[opencog-dev] Re: Link-crossing and copulas [was Re: [Link Grammar] Re: LG 5.5.1

Linas Vepstas Sat, 17 Nov 2018 18:19:37 -0800

Hi Dick,

Well, yes, but, "it depends". What you describe is found, more-or-less.
There are some (relatively simple) mechanical processes that generate
this.  Since they are mechanical, they are meant to be taken as
non-judgmental, non-subjective lab instruments for examining syntax
collected from nature, in the wild.  Like 17th century telescopes, they are
blurry, and allow subjective interpretation.  You see something, but its
not always clear what you see. Different ones give different views. There
is a fairly broad selection, each of which gives different details, even as
they agree on the overall structure.  The good news is that they agree on
the overall structure, and that this overall structure agrees with
classical symbolic linguistics, at a general level; the game is now to get
to the next level of detail.  The details are currently too blurry to say
"ah ha, this linguist was exactly right, and that one was exactly wrong".
It seems likely that everyone was a little-bit right, and a little-bit
wrong. So it goes.

Let me give a concrete example, the MST example. This is a one-page recap
of Deniz Yuret's PhD thesis, circa 1998. I  hope this is not too off-track.

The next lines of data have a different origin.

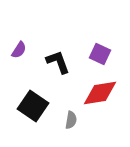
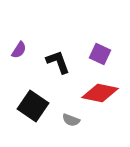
red diamond: rotated 21 degrees clockwise
gray semicircle: rotated 102 degrees clockwise
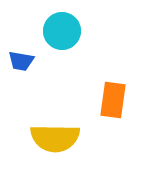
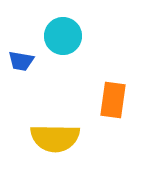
cyan circle: moved 1 px right, 5 px down
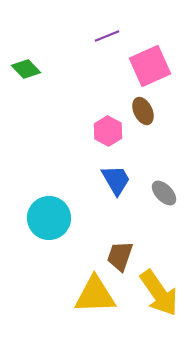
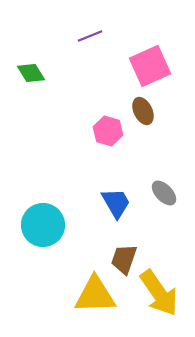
purple line: moved 17 px left
green diamond: moved 5 px right, 4 px down; rotated 12 degrees clockwise
pink hexagon: rotated 12 degrees counterclockwise
blue trapezoid: moved 23 px down
cyan circle: moved 6 px left, 7 px down
brown trapezoid: moved 4 px right, 3 px down
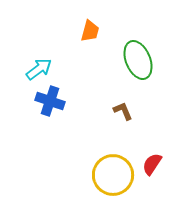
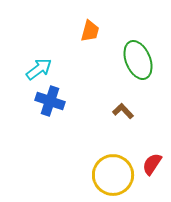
brown L-shape: rotated 20 degrees counterclockwise
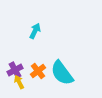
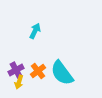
purple cross: moved 1 px right
yellow arrow: rotated 136 degrees counterclockwise
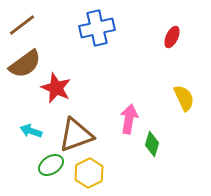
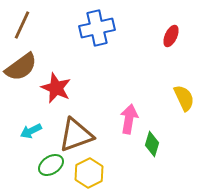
brown line: rotated 28 degrees counterclockwise
red ellipse: moved 1 px left, 1 px up
brown semicircle: moved 4 px left, 3 px down
cyan arrow: rotated 45 degrees counterclockwise
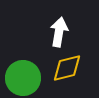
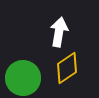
yellow diamond: rotated 20 degrees counterclockwise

Here, one starts with some reasonably large corpus, say wikipedia, or
project gutenberg. (you eventually discover that wikipedia is very very
deficient in action verbs, like run, jump, cry, sing, sail, think.  But
that's for much much later. It does, however, affect the statistics very
deeply.)

One then counts the co-occurrence of word-pairs. How often is word w seen
to the left of word v, in a window of size 6 or 8 or so? (Window size
mostly doesn't matter much).  Call this count N(w,v).  This is a "real"
quantity, based on "facts", its a measurement of "reality".
Corpus-dependent, but based on language captured in-the-wild.

Next: compute a magical quantity: the "point-wise mutual information", MI
or PMI. I can explain/motivate why it's correct, or "best", just not here,
not now. There are other possibilities, too, but the other ones are less
coherent, they don't quite make sense.   The MI is a simple, explicit
formula:

    MI(w,v) = log_2 N(w,v) N(*,*) / N(w,*) N(*,v)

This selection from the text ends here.